May 2026 Landscape Signals
- Co-Scientist: multi-agent hypothesis generation built with Gemini, with biomedical validations including AML drug repurposing, liver fibrosis targets, and antimicrobial resistance mechanisms.
- Robin: FutureHouse lab-in-the-loop multi-agent system that couples literature search, experimental planning, data analysis, and updated hypotheses for experimental biology.
- CellVoyager: single-cell analysis agent that autonomously proposes and implements scRNA-seq notebook analyses and is evaluated on CellBench.
- SPARK: pathology-agent framework that uses language-mediated agents to generate biologically meaningful tumor-analysis concepts without additional model training.
- Biomni: general-purpose biomedical agent pattern for broad tool ecosystems, useful as an orchestrator only when task boundaries and validation gates are explicit.
Guardrails
- Separate "agent proposed" from "experimentally validated" in every report.
- Do not present AI-discovered therapeutic candidates as clinically actionable without preclinical and clinical validation.

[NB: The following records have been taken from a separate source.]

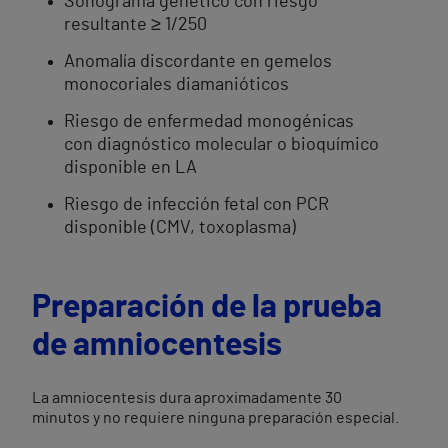
Sonograma genético con riesgo
resultante ≥ 1/250
Anomalía discordante en gemelos
monocoriales diamanióticos
Riesgo de enfermedad monogénicas
con diagnóstico molecular o bioquímico
disponible en LA
Riesgo de infección fetal con PCR
disponible (CMV, toxoplasma)
Preparación de la prueba
de amniocentesis
La amniocentesis dura aproximadamente 30
minutos y no requiere ninguna preparación especial.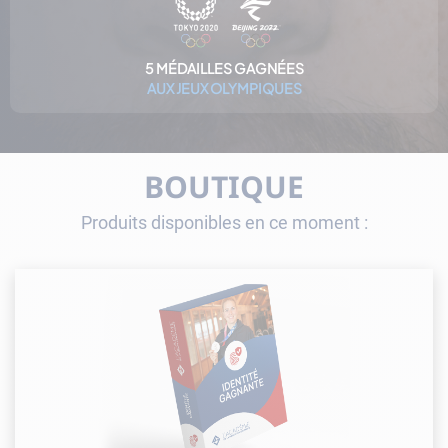
5 MÉDAILLES GAGNÉES
AUX JEUX OLYMPIQUES
BOUTIQUE
Produits disponibles en ce moment :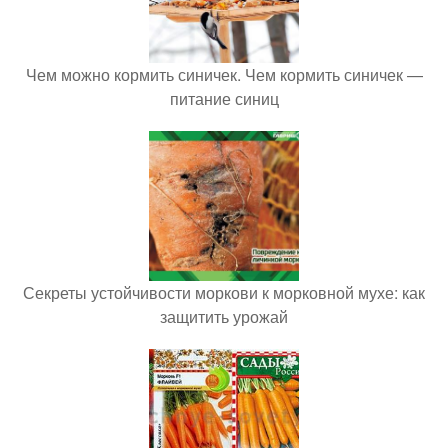
Чем можно кормить синичек. Чем кормить синичек —
питание синиц
Секреты устойчивости моркови к морковной мухе: как
защитить урожай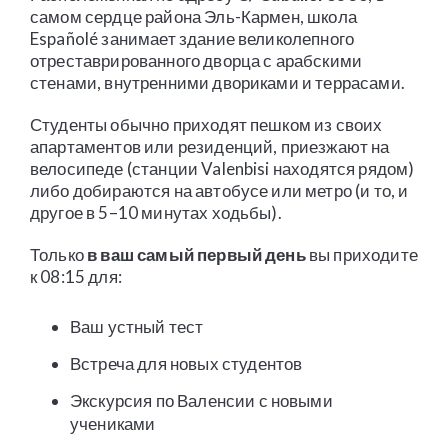
самом сердце района Эль-Кармен, школа
Españolé занимает здание великолепного
отреставрированного дворца с арабскими
стенами, внутренними двориками и террасами.
Студенты обычно приходят пешком из своих
апартаментов или резиденций, приезжают на
велосипеде (станции Valenbisi находятся рядом)
либо добираются на автобусе или метро (и то, и
другое в 5–10 минутах ходьбы).
Только
в ваш самый первый день
вы приходите
к 08:15 для:
Ваш устный тест
Встреча для новых студентов
Экскурсия по Валенсии с новыми
учениками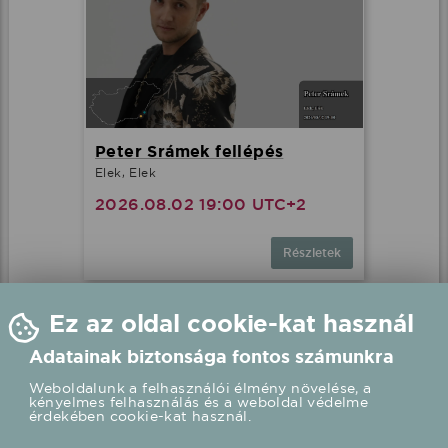
Peter Srámek fellépés
Elek, Elek
2026.08.02 19:00 UTC+2
Részletek
Ez az oldal cookie-kat használ
Adatainak biztonsága fontos számunkra
Weboldalunk a felhasználói élmény növelése, a
kényelmes felhasználás és a weboldal védelme
érdekében cookie-kat használ.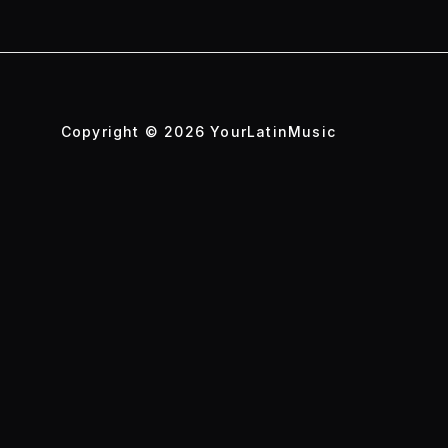
Copyright © 2026 YourLatinMusic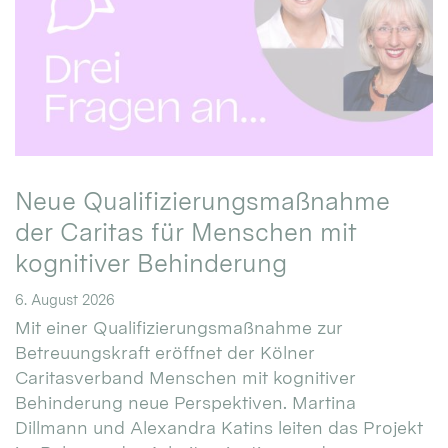
Neue Qualifizierungsmaßnahme
der Caritas für Menschen mit
kognitiver Behinderung
6. August 2026
Mit einer Qualifizierungsmaßnahme zur
Betreuungskraft eröffnet der Kölner
Caritasverband Menschen mit kognitiver
Behinderung neue Perspektiven. Martina
Dillmann und Alexandra Katins leiten das Projekt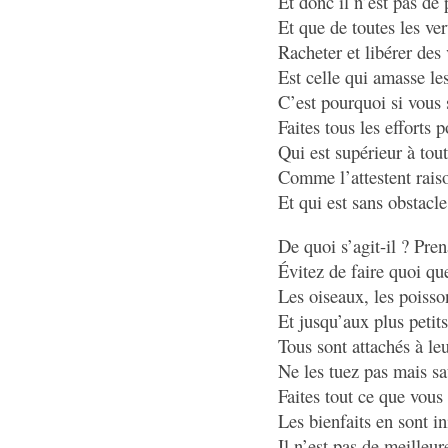
Et donc il n’est pas de
Et que de toutes les ve
Racheter et libérer des 
Est celle qui amasse les
C’est pourquoi si vous 
Faites tous les efforts 
Qui est supérieur à tout
Comme l’attestent rais
Et qui est sans obstacle
De quoi s’agit-il ? Pre
Évitez de faire quoi que
Les oiseaux, les poisso
Et jusqu’aux plus petits
Tous sont attachés à leu
Ne les tuez pas mais sa
Faites tout ce que vous
Les bienfaits en sont i
Il n’est pas de meilleur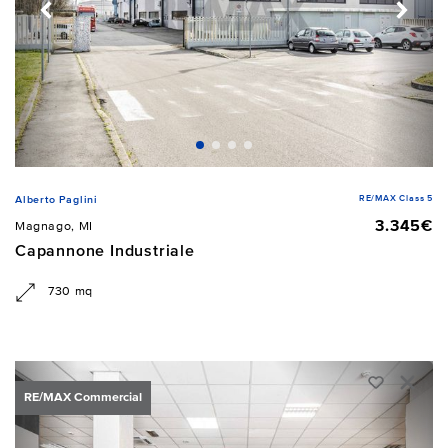
RE/MAX Class 5
Alberto Paglini
3.345€
Magnago, MI
Capannone Industriale
730 mq
RE/MAX Commercial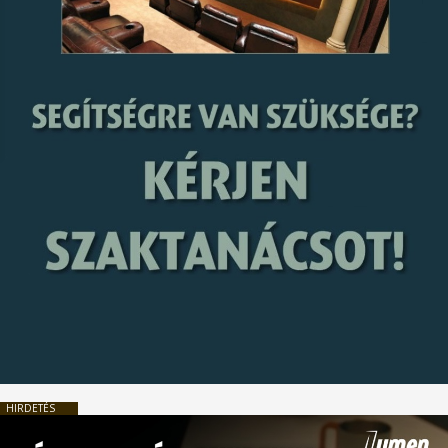
HIRDETÉS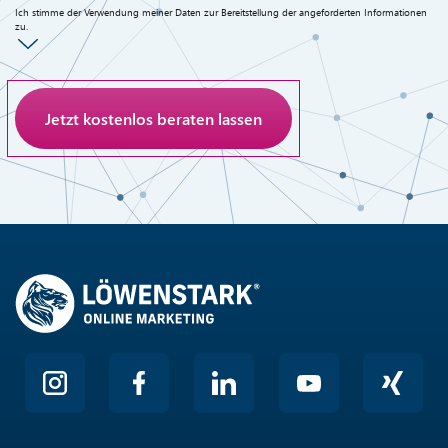
Ich stimme der Verwendung meiner Daten zur Bereitstellung der angeforderten Informationen
zu.
Anti-Roboter-Verifizierung
Hier klicken
Friendly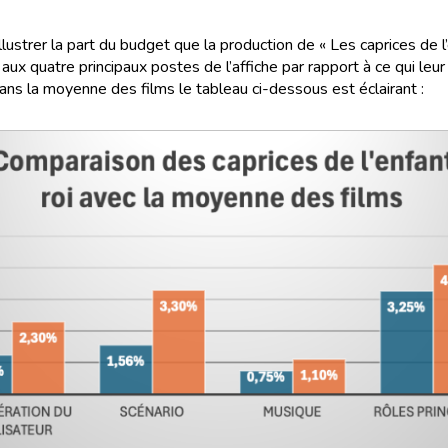
llustrer la part du budget que la production de « Les caprices de l’
aux quatre principaux postes de l’affiche par rapport à ce qui leur
ans la moyenne des films le tableau ci-dessous est éclairant :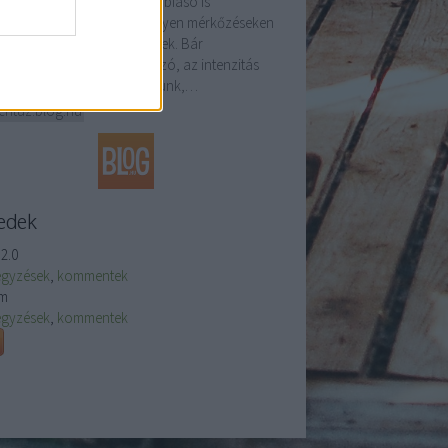
tótájékoztatón Andrea Cambiaso is
szólalt. „Mindig izgalmas ilyen mérkőzéseken
szani; remek mérkőzések ezek. Bár
átságos mérkőzésről van szó, az intenzitás
 marad el. Mindent beleadunk,…
entuz.blog.hu
edek
2.0
egyzések
,
kommentek
m
egyzések
,
kommentek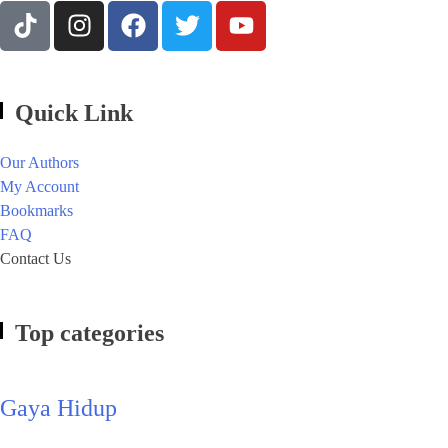
Quick Link
Our Authors
My Account
Bookmarks
FAQ
Contact Us
Top categories
Gaya Hidup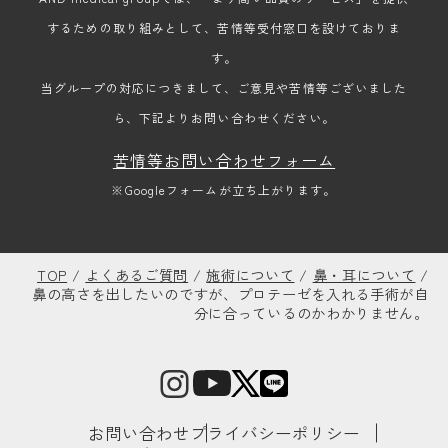
するための取り組みとして、苦情等受付窓口を設けておりま
す。
当グループの対応につきまして、ご意見や苦情等ございました
ら、下記よりお問い合わせください。
苦情等お問い合わせフォーム
※Googleフォームが立ち上がります。
TOP
/
よくあるご質問
/
施術について
/
鼻・耳について
/
鼻の高さを出したいのですが、プロテーゼを入れる手術が自
分に合っているのかわかりません。
お問い合わせ
プライバシーポリシー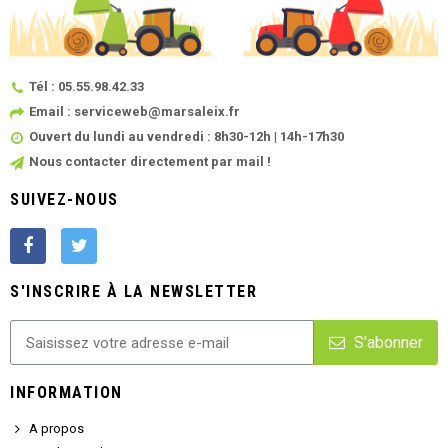
Tél : 05.55.98.42.33
Email : serviceweb@marsaleix.fr
Ouvert du lundi au vendredi : 8h30-12h | 14h-17h30
Nous contacter directement par mail !
SUIVEZ-NOUS
S'INSCRIRE À LA NEWSLETTER
S'abonner
INFORMATION
A propos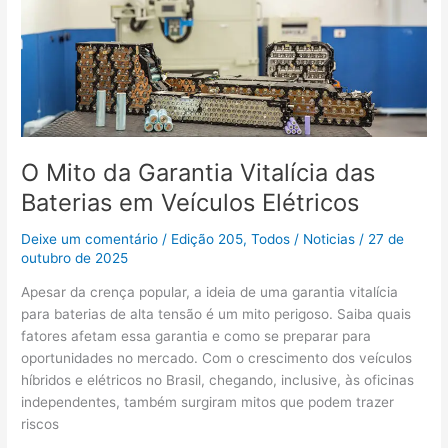
da
Garantia
Vitalícia
das
Baterias
em
Veículos
Elétricos
O Mito da Garantia Vitalícia das
Baterias em Veículos Elétricos
Deixe um comentário
/
Edição 205
,
Todos
/
Noticias
/
27 de
outubro de 2025
Apesar da crença popular, a ideia de uma garantia vitalícia
para baterias de alta tensão é um mito perigoso. Saiba quais
fatores afetam essa garantia e como se preparar para
oportunidades no mercado. Com o crescimento dos veículos
híbridos e elétricos no Brasil, chegando, inclusive, às oficinas
independentes, também surgiram mitos que podem trazer
riscos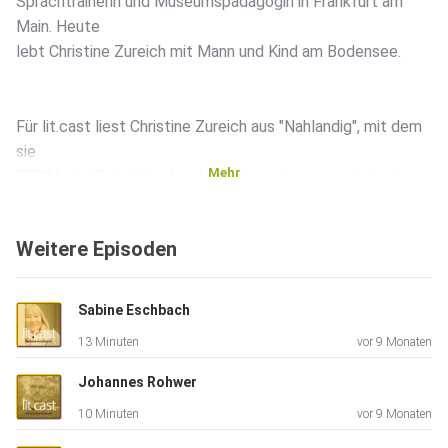
Sprachtrainerin und Museumspädagogin in Frankfurt am
Main. Heute
lebt Christine Zureich mit Mann und Kind am Bodensee.
Für lit.cast liest Christine Zureich aus "Nahlandig", mit dem
sie
Mehr
2020 beim Schwäbischen Literaturpreis ausgezeichnet
wurde.
Weitere Episoden
Sabine Eschbach
13 Minuten
vor 9 Monaten
Johannes Rohwer
10 Minuten
vor 9 Monaten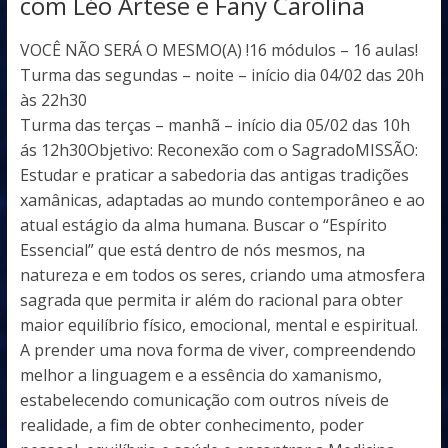
com Léo Artese e Fany Carolina
VOCÊ NÃO SERÁ O MESMO(A) !16 módulos – 16 aulas!
Turma das segundas – noite – início dia 04/02 das 20h
às 22h30
Turma das terças – manhã – início dia 05/02 das 10h
ás 12h30Objetivo: Reconexão com o SagradoMISSÃO:
Estudar e praticar a sabedoria das antigas tradições
xamânicas, adaptadas ao mundo contemporâneo e ao
atual estágio da alma humana. Buscar o “Espírito
Essencial” que está dentro de nós mesmos, na
natureza e em todos os seres, criando uma atmosfera
sagrada que permita ir além do racional para obter
maior equilíbrio físico, emocional, mental e espiritual.
A prender uma nova forma de viver, compreendendo
melhor a linguagem e a essência do xamanismo,
estabelecendo comunicação com outros níveis de
realidade, a fim de obter conhecimento, poder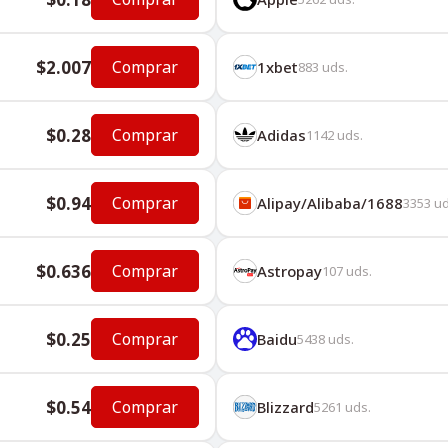
$2.007
Comprar
1хbet
883
uds.
$0.28
Comprar
Adidas
1142
uds.
$0.94
Comprar
Alipay/Alibaba/1688
3353
ud
$0.636
Comprar
Astropay
107
uds.
$0.25
Comprar
Baidu
5438
uds.
$0.54
Comprar
Blizzard
5261
uds.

- Treat wet-lab, clinical, and patient-facing outputs as human-reviewed workflows, not autonomous deployment targets.
- For notebook agents, log executed code, environment, data hashes, and failed cells; reject hidden analysis steps.
- For multi-agent systems, track agent roles, messages, tool calls, critique/ranking decisions, and cost.
- For pathology and biomedical imaging, require cohort, scanner/site, leakage, and external-validation checks before deployment claims.
Output Requirements
- State the autonomy class and allowed tools.
- State the scientific claim boundary and validation endpoint.
- State the human checkpoint and rollback trigger.
- Include citations or source IDs for every current-system claim.